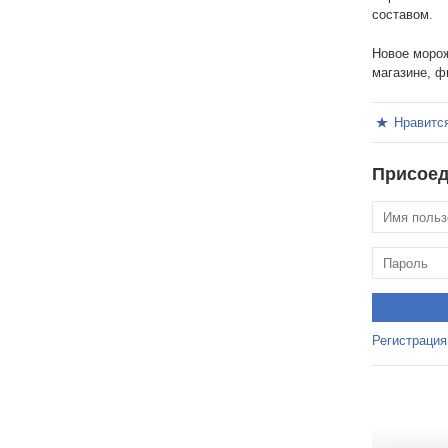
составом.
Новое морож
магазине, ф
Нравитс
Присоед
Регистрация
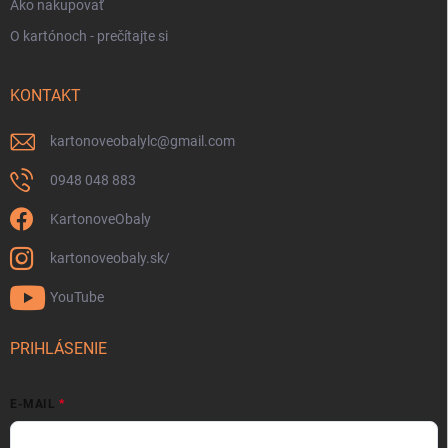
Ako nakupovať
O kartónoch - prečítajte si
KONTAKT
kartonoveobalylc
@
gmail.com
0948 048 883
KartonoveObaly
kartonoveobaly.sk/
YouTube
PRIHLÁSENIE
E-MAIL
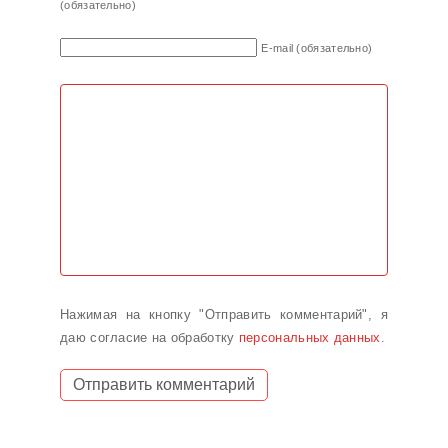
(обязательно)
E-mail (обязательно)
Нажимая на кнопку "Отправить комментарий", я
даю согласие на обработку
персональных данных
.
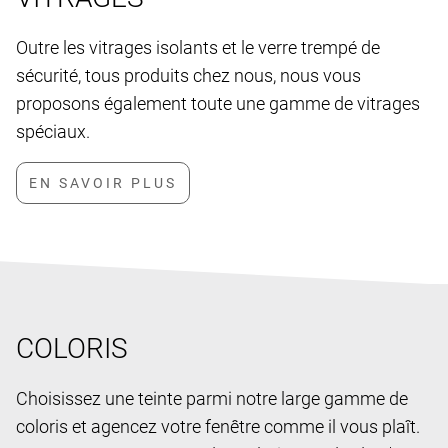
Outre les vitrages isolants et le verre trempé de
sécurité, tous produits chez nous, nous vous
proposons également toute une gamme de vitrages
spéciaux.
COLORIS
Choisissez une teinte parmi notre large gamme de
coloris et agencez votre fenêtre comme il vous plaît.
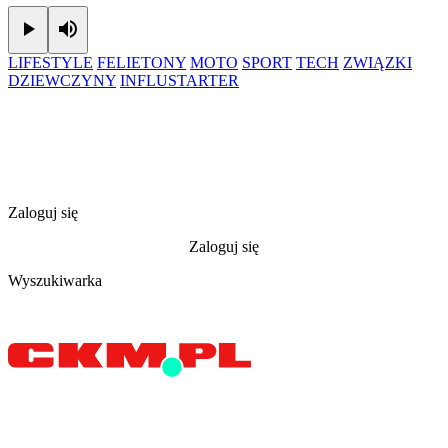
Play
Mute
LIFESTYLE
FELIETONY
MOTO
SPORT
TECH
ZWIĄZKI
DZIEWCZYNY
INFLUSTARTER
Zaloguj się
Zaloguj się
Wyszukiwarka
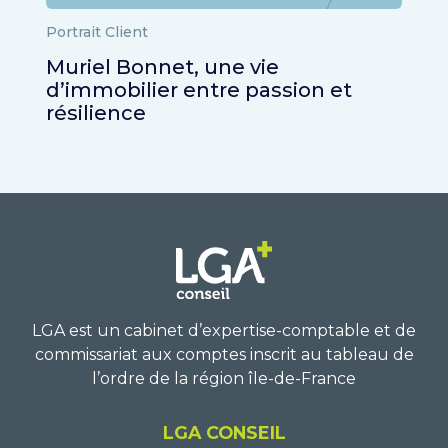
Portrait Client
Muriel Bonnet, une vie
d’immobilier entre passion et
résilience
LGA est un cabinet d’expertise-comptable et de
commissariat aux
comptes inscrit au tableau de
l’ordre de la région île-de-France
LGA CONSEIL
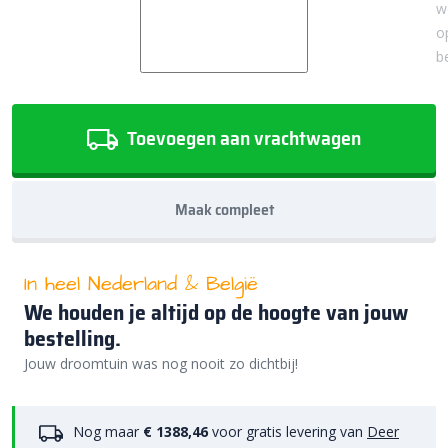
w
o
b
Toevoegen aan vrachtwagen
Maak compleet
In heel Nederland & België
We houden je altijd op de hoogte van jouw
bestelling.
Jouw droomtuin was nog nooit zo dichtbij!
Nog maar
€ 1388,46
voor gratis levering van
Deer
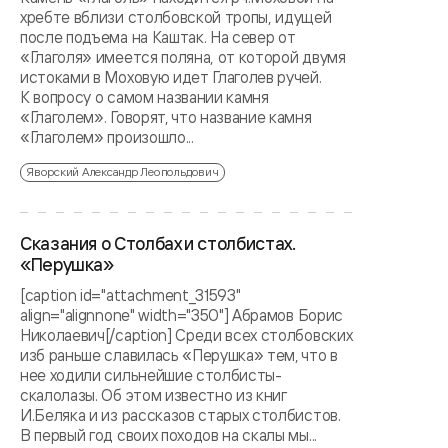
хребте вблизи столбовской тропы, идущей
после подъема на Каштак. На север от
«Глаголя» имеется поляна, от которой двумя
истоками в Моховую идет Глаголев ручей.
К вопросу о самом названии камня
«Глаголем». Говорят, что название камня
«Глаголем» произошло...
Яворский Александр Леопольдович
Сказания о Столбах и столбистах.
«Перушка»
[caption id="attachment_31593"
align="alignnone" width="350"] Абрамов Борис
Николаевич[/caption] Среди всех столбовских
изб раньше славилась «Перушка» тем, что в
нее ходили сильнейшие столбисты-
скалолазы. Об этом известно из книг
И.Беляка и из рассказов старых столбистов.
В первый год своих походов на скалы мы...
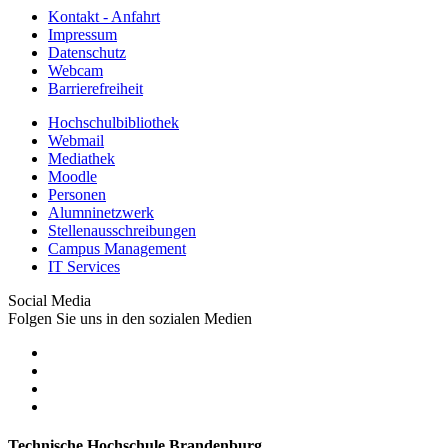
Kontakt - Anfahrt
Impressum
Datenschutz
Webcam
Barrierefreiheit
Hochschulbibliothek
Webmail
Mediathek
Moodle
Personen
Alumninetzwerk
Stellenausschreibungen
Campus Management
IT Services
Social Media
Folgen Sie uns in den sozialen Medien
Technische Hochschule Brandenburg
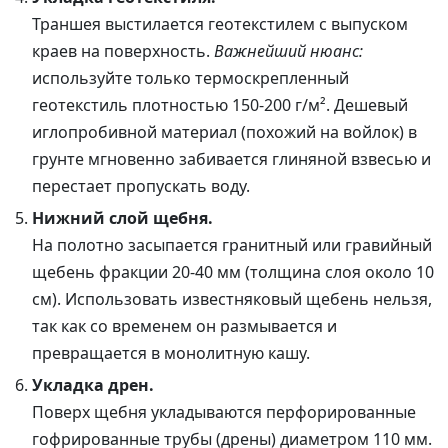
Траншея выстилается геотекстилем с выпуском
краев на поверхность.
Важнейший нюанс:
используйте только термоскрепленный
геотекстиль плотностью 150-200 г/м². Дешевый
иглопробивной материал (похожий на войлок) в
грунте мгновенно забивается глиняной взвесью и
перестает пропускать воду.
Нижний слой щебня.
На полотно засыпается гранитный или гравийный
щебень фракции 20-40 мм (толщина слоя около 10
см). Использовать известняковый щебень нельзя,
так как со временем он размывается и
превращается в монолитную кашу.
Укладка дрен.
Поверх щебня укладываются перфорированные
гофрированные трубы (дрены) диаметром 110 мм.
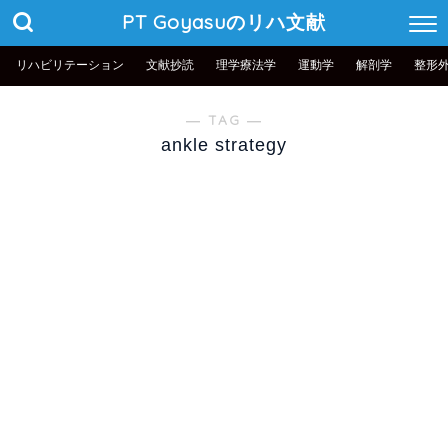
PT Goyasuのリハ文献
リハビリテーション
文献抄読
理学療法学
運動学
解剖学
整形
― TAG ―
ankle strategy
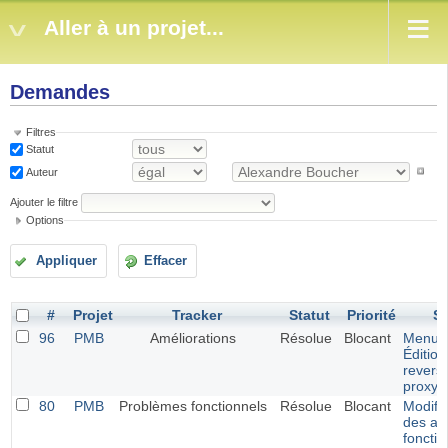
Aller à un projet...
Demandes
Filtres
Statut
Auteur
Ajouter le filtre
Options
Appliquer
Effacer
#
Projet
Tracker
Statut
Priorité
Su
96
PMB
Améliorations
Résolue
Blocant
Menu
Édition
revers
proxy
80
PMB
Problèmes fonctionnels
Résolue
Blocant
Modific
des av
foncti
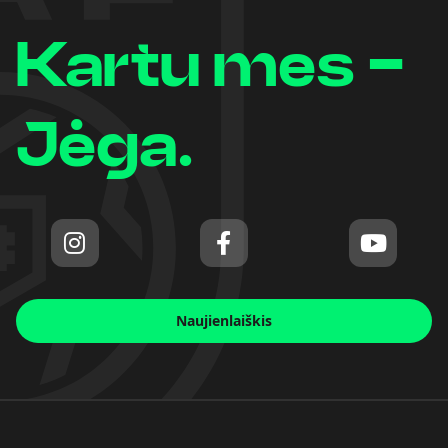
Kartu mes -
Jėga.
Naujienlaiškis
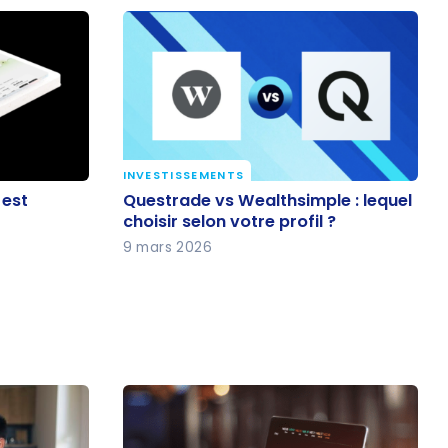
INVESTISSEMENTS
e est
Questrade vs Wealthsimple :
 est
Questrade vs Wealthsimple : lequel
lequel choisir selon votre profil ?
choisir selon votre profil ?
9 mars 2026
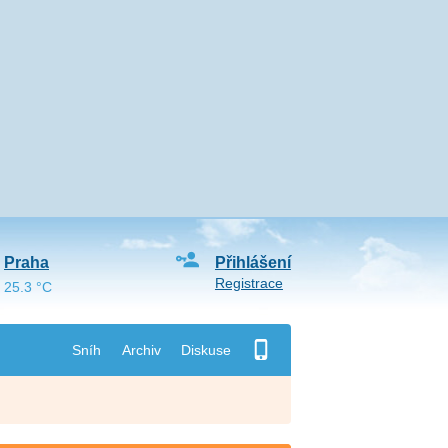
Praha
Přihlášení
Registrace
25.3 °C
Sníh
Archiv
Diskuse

Exercise aim: Write out the data again word for word, minus any images.

Exercise response:
составом.
Новое морож
магазине, ф
Нравитс
Присоед
Регистрация
Ako nakupovať
O kartónoch - prečítajte si
KONTAKT
kartonoveobalylc
@
gmail.com
0948 048 883
KartonoveObaly
kartonoveobaly.sk/
YouTube
PRIHLÁSENIE
E-MAIL
(обязательно)
E-mail (обязательно)
Нажимая на кнопку "Отправить комментарий", я
даю согласие на обработку
персональных данных
.
Outre les vitrages isolants et le verre trempé de
sécurité, tous produits chez nous, nous vous
proposons également toute une gamme de vitrages
spéciaux.
COLORIS
Choisissez une teinte parmi notre large gamme de
coloris et agencez votre fenêtre comme il vous plaît.
Play
Mute
LIFESTYLE
FELIETONY
MOTO
SPORT
TECH
ZWIĄZKI
DZIEWCZYNY
INFLUSTARTER
Zaloguj się
Zaloguj się
Wyszukiwarka
Portrait Client
Muriel Bonnet, une vie
d’immobilier entre passion et
résilience
LGA est un cabinet d’expertise-comptable et de
commissariat aux
comptes inscrit au tableau de
l’ordre de la région île-de-France
LGA CONSEIL
w
o
b
Toevoegen aan vrachtwagen
Maak compleet
In heel Nederland & België
We houden je altijd op de hoogte van jouw
bestelling.
Jouw droomtuin was nog nooit zo dichtbij!
Nog maar
€ 1388,46
voor gratis levering van
Deer
хребте вблизи столбовской тропы, идущей
после подъема на Каштак. На север от
«Глаголя» имеется поляна, от которой двумя
истоками в Моховую идет Глаголев ручей.
К вопросу о самом названии камня
«Глаголем». Говорят, что название камня
«Глаголем» произошло...
Яворский Александр Леопольдович
Сказания о Столбах и столбистах.
«Перушка»
[caption id="attachment_31593"
align="alignnone" width="350"] Абрамов Борис
Николаевич[/caption] Среди всех столбовских
изб раньше славилась «Перушка» тем, что в
нее ходили сильнейшие столбисты-
скалолазы. Об этом известно из книг
И.Беляка и из рассказов старых столбистов.
В первый год своих походов на скалы мы...
Kontakt - Anfahrt
Impressum
Datenschutz
Webcam
Barrierefreiheit
Hochschulbibliothek
Webmail
Mediathek
Moodle
Personen
Alumninetzwerk
Stellenausschreibungen
Campus Management
IT Services
Social Media
Folgen Sie uns in den sozialen Medien
Technische Hochschule Brandenburg
Траншея выстилается геотекстилем с выпуском
краев на поверхность.
Важнейший нюанс:
используйте только термоскрепленный
геотекстиль плотностью 150-200 г/м². Дешевый
иглопробивной материал (похожий на войлок) в
грунте мгновенно забивается глиняной взвесью и
перестает пропускать воду.
Нижний слой щебня.
На полотно засыпается гранитный или гравийный
щебень фракции 20-40 мм (толщина слоя около 10
см). Использовать известняковый щебень нельзя,
так как со временем он размывается и
превращается в монолитную кашу.
Укладка дрен.
Поверх щебня укладываются перфорированные
гофрированные трубы (дрены) диаметром 110 мм.
PT Goyasuのリハ文献
リハビリテーション
文献抄読
理学療法学
運動学
解剖学
整形
― TAG ―
ankle strategy
Aller à un projet...
Demandes
Filtres
Statut
Auteur
Ajouter le filtre
Options
Appliquer
Effacer
#
Projet
Tracker
Statut
Priorité
Su
96
PMB
Améliorations
Résolue
Blocant
Menu
Édition
revers
proxy
80
PMB
Problèmes fonctionnels
Résolue
Blocant
Modific
des av
foncti
Kartu mes -
Jėga.
Naujienlaiškis
INVESTISSEMENTS
e est
Questrade vs Wealthsimple :
 est
Questrade vs Wealthsimple : lequel
lequel choisir selon votre profil ?
choisir selon votre profil ?
9 mars 2026
Praha
Přihlášení
Registrace
25.3 °C
Sníh
Archiv
Diskuse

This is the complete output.